Elizabeth considered. What could she tell her father?

That she was marrying a man she had known for a few days, a man she had initially judged as cold and proud and who would certainly never have offered given a choice?

That she was doing it because the alternative was ruin for herself, for her sisters, for the woman who had been charged with her care and tricked into leaving her unprotected?

That the man in question had confessed his own arrogance to her face, but that he had also moved a chair to the fire without being asked, that his sister adored him, that he had attempted to face down their accusers, and that when he looked at Georgiana his face held more love than his words could ever express?

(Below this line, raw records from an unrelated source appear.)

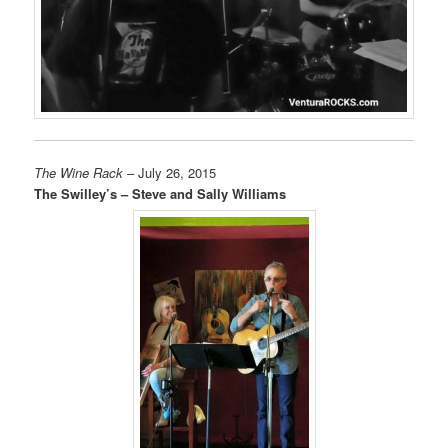
The Wine Rack
– July 26, 2015
The Swilley’s – Steve and Sally Williams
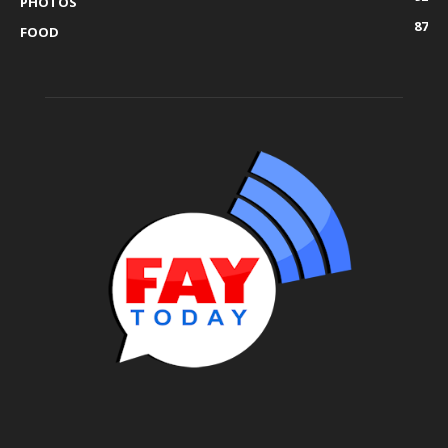
PHOTOS
87
FOOD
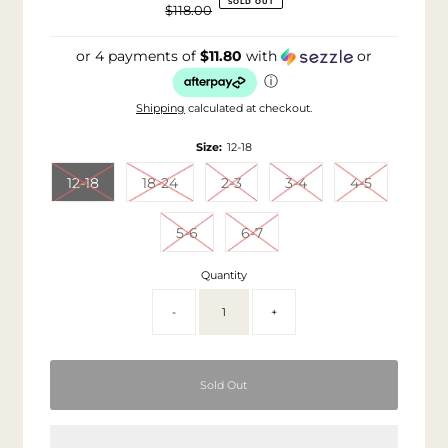
SOLD OUT
$118.00
Price
Regular
Price
or 4 payments of
$11.80
with
or
ⓘ
Shipping
calculated at checkout.
Size:
12-18
12-18
18-24
2-3
3-4
4-5
5-6
6-7
Quantity
-
+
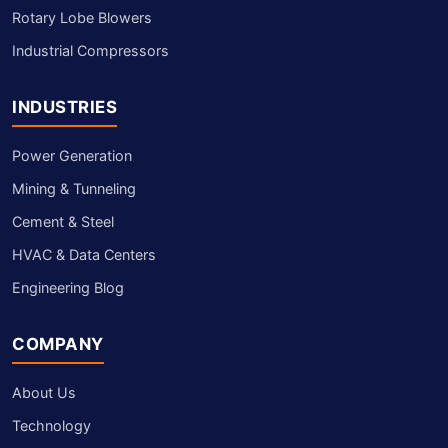
Rotary Lobe Blowers
Industrial Compressors
INDUSTRIES
Power Generation
Mining & Tunneling
Cement & Steel
HVAC & Data Centers
Engineering Blog
COMPANY
About Us
Technology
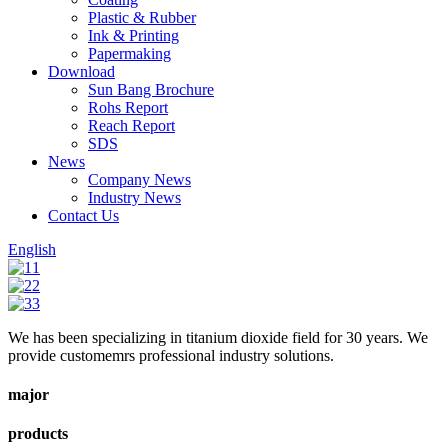
Plastic & Rubber
Ink & Printing
Papermaking
Download
Sun Bang Brochure
Rohs Report
Reach Report
SDS
News
Company News
Industry News
Contact Us
English
We has been specializing in titanium dioxide field for 30 years. We
provide customemrs professional industry solutions.
major
products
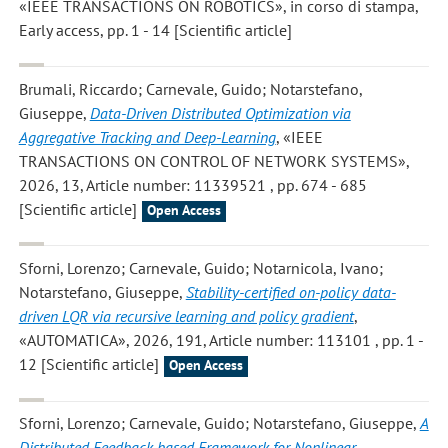
«IEEE TRANSACTIONS ON ROBOTICS», in corso di stampa,
Early access, pp. 1 - 14 [Scientific article]
Brumali, Riccardo; Carnevale, Guido; Notarstefano,
Giuseppe
,
Data-Driven Distributed Optimization via
Aggregative Tracking and Deep-Learning
, «IEEE
TRANSACTIONS ON CONTROL OF NETWORK SYSTEMS»,
2026, 13, Article number: 11339521 , pp. 674 - 685
[Scientific article]
Open Access
Sforni, Lorenzo; Carnevale, Guido; Notarnicola, Ivano;
Notarstefano, Giuseppe
,
Stability-certified on-policy data-
driven LQR via recursive learning and policy gradient
,
«AUTOMATICA», 2026, 191, Article number: 113101 , pp. 1 -
12 [Scientific article]
Open Access
Sforni, Lorenzo; Carnevale, Guido; Notarstefano, Giuseppe
,
A
Distributed Feedback-based Framework for Nonlinear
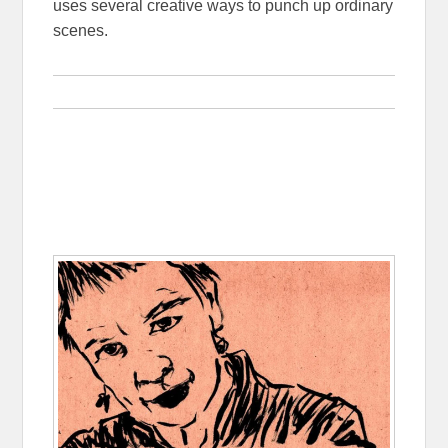
uses several creative ways to punch up ordinary
scenes.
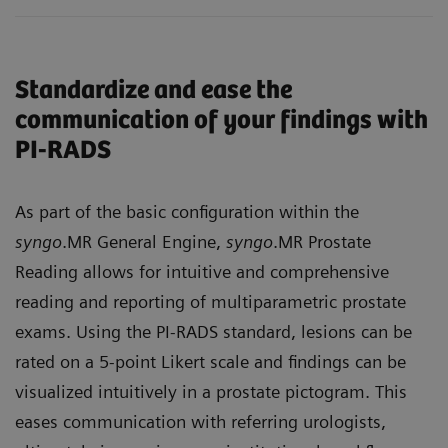
Standardize and ease the
communication of your findings with
PI-RADS
As part of the basic configuration within the
syngo
.MR General Engine,
syngo
.MR Prostate
Reading allows for intuitive and comprehensive
reading and reporting of multiparametric prostate
exams. Using the PI-RADS standard, lesions can be
rated on a 5-point Likert scale and findings can be
visualized intuitively in a prostate pictogram. This
eases communication with referring urologists,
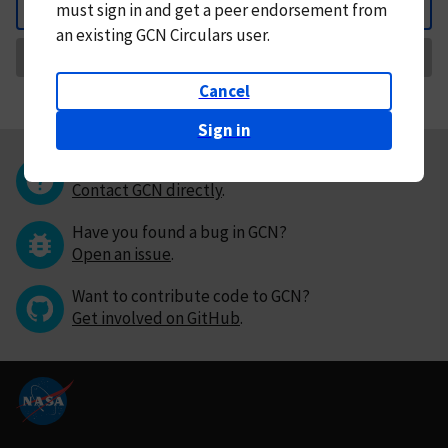
must
sign in and
get a peer endorsement from
Back
an existing GCN Circulars user.
Request Correction
Cancel
Sign in
Questions or comments?
Contact GCN directly
.
Have you found a bug in GCN?
Open an issue
.
Want to contribute code to GCN?
Get involved on GitHub
.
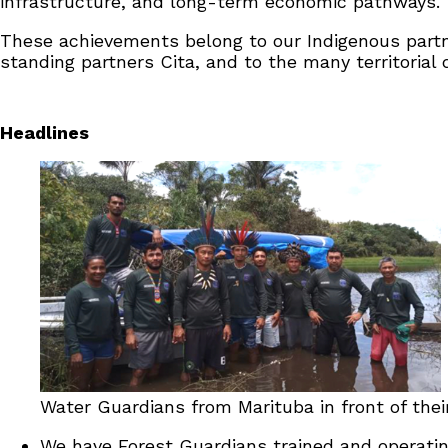
infrastructure, and long-term economic pathways.
These achievements belong to our Indigenous partn
standing partners Cita, and to the many territoria
Headlines
Water Guardians from Marituba in front of the
We have Forest Guardians trained and operating 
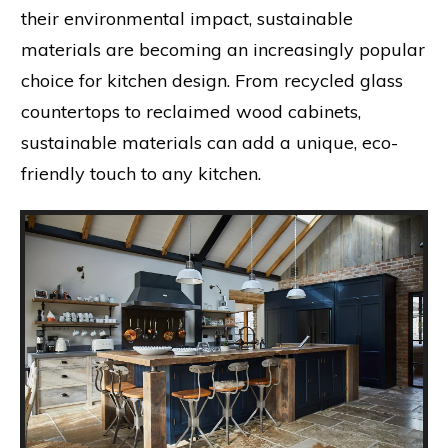
their environmental impact, sustainable
materials are becoming an increasingly popular
choice for kitchen design. From recycled glass
countertops to reclaimed wood cabinets,
sustainable materials can add a unique, eco-
friendly touch to any kitchen.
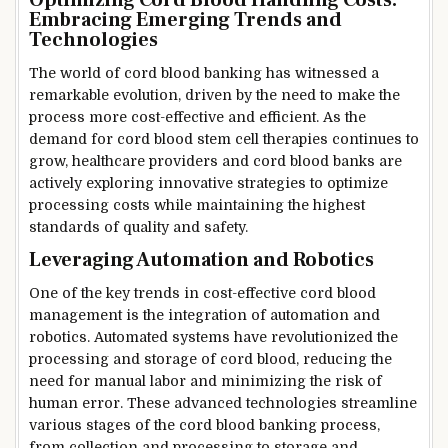
Optimizing Cord Blood Handling Costs:
Embracing Emerging Trends and
Technologies
The world of cord blood banking has witnessed a
remarkable evolution, driven by the need to make the
process more cost-effective and efficient. As the
demand for cord blood stem cell therapies continues to
grow, healthcare providers and cord blood banks are
actively exploring innovative strategies to optimize
processing costs while maintaining the highest
standards of quality and safety.
Leveraging Automation and Robotics
One of the key trends in cost-effective cord blood
management is the integration of automation and
robotics. Automated systems have revolutionized the
processing and storage of cord blood, reducing the
need for manual labor and minimizing the risk of
human error. These advanced technologies streamline
various stages of the cord blood banking process,
from collection and processing to storage and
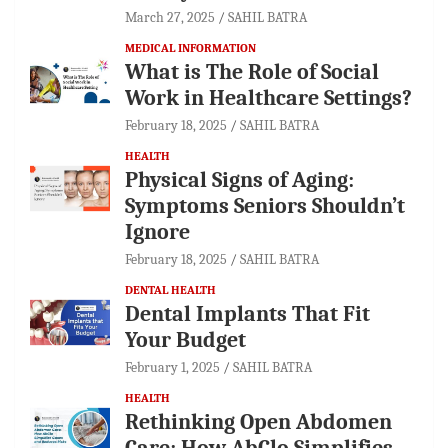
March 27, 2025
SAHIL BATRA
MEDICAL INFORMATION
What is The Role of Social
Work in Healthcare Settings?
February 18, 2025
SAHIL BATRA
HEALTH
Physical Signs of Aging:
Symptoms Seniors Shouldn’t
Ignore
February 18, 2025
SAHIL BATRA
DENTAL HEALTH
Dental Implants That Fit
Your Budget
February 1, 2025
SAHIL BATRA
HEALTH
Rethinking Open Abdomen
Care: How AbClo Simplifies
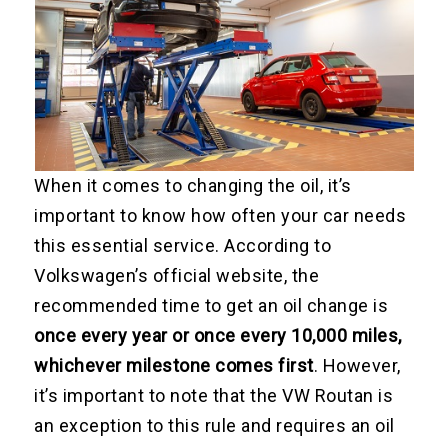
When it comes to changing the oil, it’s
important to know how often your car needs
this essential service. According to
Volkswagen’s official website, the
recommended time to get an oil change is
once every year or once every 10,000 miles,
whichever milestone comes first
. However,
it’s important to note that the VW Routan is
an exception to this rule and requires an oil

That she would have preferred a husband who looked at her in a similar way?

“I shall tell him the truth,” she said. “That you are a good man placed in an impossible situation, and that I believe we can work ourselves into a companionable marriage.” She would tell herself she believed this until she actually did.

There was relief in his eyes. “Thank you,” he said again.

Elizabeth attempted to rally her spirits. “You really must find another phrase, Mr. Darcy. We are to be married. You cannot always be thanking me for everything.”

“You did instruct me that it was the way to respond to kindness,” he told her.

“But we were not to be married then.”

“I suspect that you will still be owed my thanks.”

Elizabeth looked away and was grateful when Mrs. Morgan cleared her throat and began speaking about a common license.